The forum on Nigeria’s preparations for the 2015 elections, degenerated to a war of words, after opposition leaders in the country pointed at alleged failings of President Goodluck Jonathan in governance and his sincerity towards free and fair elections.
The forum held under the auspices of the Washington-based Centre for Strategic and International Studies, CSIS nearly boiled over after Dr. Doyin Okupe who led the presidency and PDP delegation warned APC not to bring the personality of the president into the forum.
Dr. Okupe who had started by claiming that he would not wash the country’s dirty linen in public, however, exploded when Alhaji Lai Mohammed, the APC spokesman, hinted at the administration’s failure to address transparency issues including the alleged missing $20 billion oil revenue and other indiscretions and failings of the government…
“Alhaji Lai Mohammed should not cast aspersions on the president of the Federal Republic of Nigeria because if he does that, he knows me and what I can do,” Okupe said as he went on to project the 2011 elections as the best in the country’s history which he said, were only dented by violence inspired by opposition politicians.

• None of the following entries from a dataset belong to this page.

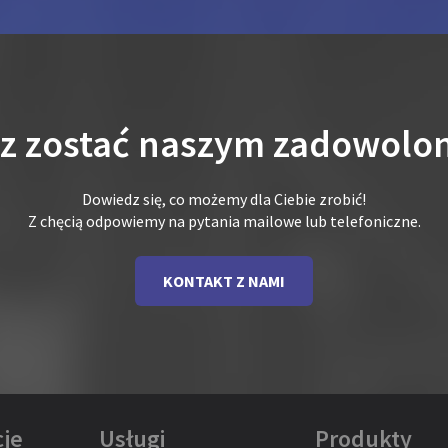
sz zostać naszym zadowolo
Dowiedz się, co możemy dla Ciebie zrobić!
Z chęcią odpowiemy na pytania mailowe lub telefoniczne.
KONTAKT Z NAMI
je
Usługi
Produkty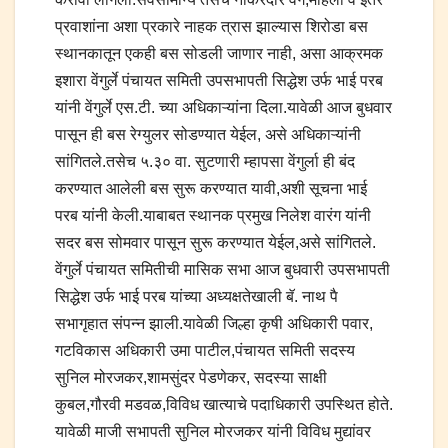
प्रवाशांना अशा प्रकारे नाहक त्रास झाल्यास शिरोडा बस
स्थानकातून एकही बस सोडली जाणार नाही, असा आक्रमक
इशारा वेंगुर्ले पंचायत समिती उपसभापती सिद्धेश उर्फ भाई परब
यांनी वेंगुर्ले एस.टी. च्या अधिकाऱ्यांना दिला.यावेळी आज बुधवार
पासून ही बस रेग्युलर सोडण्यात येईल, असे अधिकाऱ्यांनी
सांगितले.तसेच ५.३० वा. सुटणारी म्हापसा वेंगुर्ला ही बंद
करण्यात आलेली बस सुरू करण्यात यावी,अशी सूचना भाई
परब यांनी केली.याबाबत स्थानक प्रमुख निलेश वारंग यांनी
सदर बस सोमवार पासून सुरू करण्यात येईल,असे सांगितले.
वेंगुर्ले पंचायत समितीची मासिक सभा आज बुधवारी उपसभापती
सिद्धेश उर्फ भाई परब यांच्या अध्यक्षतेखाली बॅ. नाथ पै
सभागृहात संपन्न झाली.यावेळी जिल्हा कृषी अधिकारी पवार,
गटविकास अधिकारी उमा पाटील,पंचायत समिती सदस्य
सुनिल मोरजकर,शामसुंदर पेडणेकर, सदस्या साक्षी
कुबल,गौरवी मडवळ,विविध खात्याचे पदाधिकारी उपस्थित होते.
यावेळी माजी सभापती सुनिल मोरजकर यांनी विविध मुद्यांवर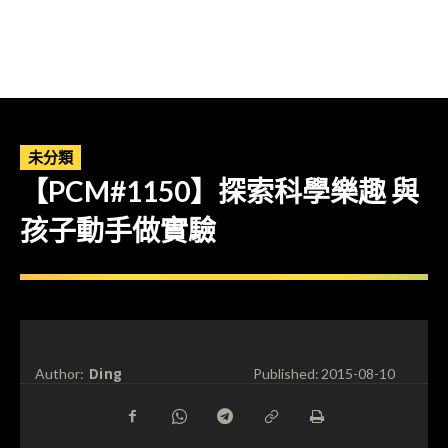
未分類
【PCM#1150】探索科學樂趣 與
孩子動手做實驗
Ding
Author:
Published:
2015-08-10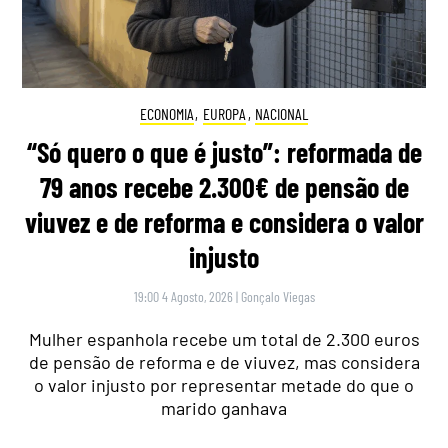
ECONOMIA
,
EUROPA
,
NACIONAL
“Só quero o que é justo”: reformada de
79 anos recebe 2.300€ de pensão de
viuvez e de reforma e considera o valor
injusto
19:00 4 Agosto, 2026
|
Gonçalo Viegas
Mulher espanhola recebe um total de 2.300 euros
de pensão de reforma e de viuvez, mas considera
o valor injusto por representar metade do que o
marido ganhava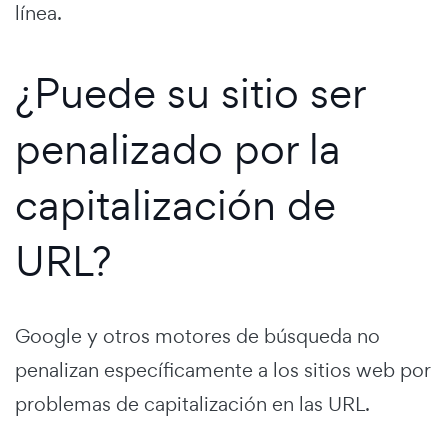
línea.
¿Puede su sitio ser
penalizado por la
capitalización de
URL?
Google y otros motores de búsqueda no
penalizan específicamente a los sitios web por
problemas de capitalización en las URL.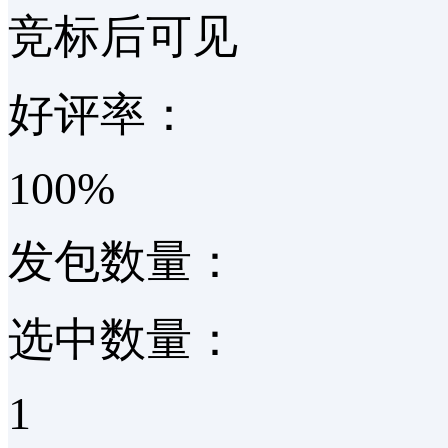
竞标后可见
好评率：
100%
发包数量：
选中数量：
1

Nigeria’s ambassador to the United States, Prof. Ade Adefuye in his summary of the discussions praised the two sides saying that the articulation of the two parties was reflective of the high level of political discourse in Nigeria. He nevertheless warned the two sides not to wash the country’s image in public.
Okupe had a Senior Special Assistant to the President, Sanya Awosan and Fred Majemite, Political Adviser to the Governor of Delta State on the panel. Besides Mohammed, the APC was represented by Senator Babafemi Ojodu, APC, Ekiti Central. The event was attended by Nigerian professionals, American specialists on Africa and state department officials among others.
Faulting Okupe’s assertion that the problems of Nigeria should be internalised, Ojudu said: “We cannot be an island of our own”.